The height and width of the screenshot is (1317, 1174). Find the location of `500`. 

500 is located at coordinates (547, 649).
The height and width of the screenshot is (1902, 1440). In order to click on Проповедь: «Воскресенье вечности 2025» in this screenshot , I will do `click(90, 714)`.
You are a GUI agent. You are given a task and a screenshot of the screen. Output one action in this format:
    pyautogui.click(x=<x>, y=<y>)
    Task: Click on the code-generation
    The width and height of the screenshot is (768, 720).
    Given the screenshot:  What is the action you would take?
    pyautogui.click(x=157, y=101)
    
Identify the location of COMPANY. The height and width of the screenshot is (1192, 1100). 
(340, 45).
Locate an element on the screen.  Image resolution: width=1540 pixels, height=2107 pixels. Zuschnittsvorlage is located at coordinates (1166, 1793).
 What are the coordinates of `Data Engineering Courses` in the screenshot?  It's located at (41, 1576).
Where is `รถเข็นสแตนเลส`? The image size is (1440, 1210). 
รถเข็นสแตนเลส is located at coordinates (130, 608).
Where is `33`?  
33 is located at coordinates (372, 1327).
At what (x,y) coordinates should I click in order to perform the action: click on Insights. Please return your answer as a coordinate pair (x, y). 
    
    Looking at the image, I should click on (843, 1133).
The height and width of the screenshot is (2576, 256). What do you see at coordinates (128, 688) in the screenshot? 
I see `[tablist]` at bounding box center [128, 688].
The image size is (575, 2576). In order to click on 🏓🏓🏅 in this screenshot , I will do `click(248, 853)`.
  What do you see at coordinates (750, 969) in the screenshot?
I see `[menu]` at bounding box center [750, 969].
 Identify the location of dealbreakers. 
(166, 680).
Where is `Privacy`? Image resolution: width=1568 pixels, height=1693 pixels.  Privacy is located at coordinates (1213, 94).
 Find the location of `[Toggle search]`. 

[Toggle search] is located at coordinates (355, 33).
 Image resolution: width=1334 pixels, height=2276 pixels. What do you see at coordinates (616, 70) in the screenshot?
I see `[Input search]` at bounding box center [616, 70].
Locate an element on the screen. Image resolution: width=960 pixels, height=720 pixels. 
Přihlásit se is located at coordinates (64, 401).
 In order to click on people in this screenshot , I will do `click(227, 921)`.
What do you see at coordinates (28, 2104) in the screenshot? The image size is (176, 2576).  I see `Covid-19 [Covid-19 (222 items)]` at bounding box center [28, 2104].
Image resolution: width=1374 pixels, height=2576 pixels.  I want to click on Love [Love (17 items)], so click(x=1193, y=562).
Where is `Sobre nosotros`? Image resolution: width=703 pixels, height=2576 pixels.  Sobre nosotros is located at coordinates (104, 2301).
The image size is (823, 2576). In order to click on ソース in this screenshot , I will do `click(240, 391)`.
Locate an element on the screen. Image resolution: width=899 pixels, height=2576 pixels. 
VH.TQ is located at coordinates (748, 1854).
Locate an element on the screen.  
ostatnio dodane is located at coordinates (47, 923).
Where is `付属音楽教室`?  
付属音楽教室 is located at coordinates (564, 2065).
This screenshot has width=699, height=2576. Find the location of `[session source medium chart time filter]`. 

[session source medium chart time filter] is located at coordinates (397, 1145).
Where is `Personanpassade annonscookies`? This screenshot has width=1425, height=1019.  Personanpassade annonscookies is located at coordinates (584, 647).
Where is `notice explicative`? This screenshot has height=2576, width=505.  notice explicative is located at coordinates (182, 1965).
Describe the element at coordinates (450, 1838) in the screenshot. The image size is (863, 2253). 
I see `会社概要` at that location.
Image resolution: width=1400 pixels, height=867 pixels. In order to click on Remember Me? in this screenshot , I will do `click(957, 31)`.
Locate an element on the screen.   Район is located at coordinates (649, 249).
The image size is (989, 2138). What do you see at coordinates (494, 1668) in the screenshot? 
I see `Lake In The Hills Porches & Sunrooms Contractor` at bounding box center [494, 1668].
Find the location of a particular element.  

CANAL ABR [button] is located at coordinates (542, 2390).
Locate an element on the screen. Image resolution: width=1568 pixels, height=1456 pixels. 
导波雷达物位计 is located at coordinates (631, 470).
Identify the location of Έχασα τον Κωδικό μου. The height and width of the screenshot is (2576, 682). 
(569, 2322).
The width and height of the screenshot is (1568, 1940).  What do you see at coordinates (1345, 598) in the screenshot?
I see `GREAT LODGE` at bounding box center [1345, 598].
::::::::
What you are asked to do:
Only lines holding "items" are wanted; copy all of them from the listing.

Answer box:
What do you see at coordinates (28, 2104) in the screenshot? The image size is (176, 2576).  I see `Covid-19 [Covid-19 (222 items)]` at bounding box center [28, 2104].
Image resolution: width=1374 pixels, height=2576 pixels.  I want to click on Love [Love (17 items)], so click(x=1193, y=562).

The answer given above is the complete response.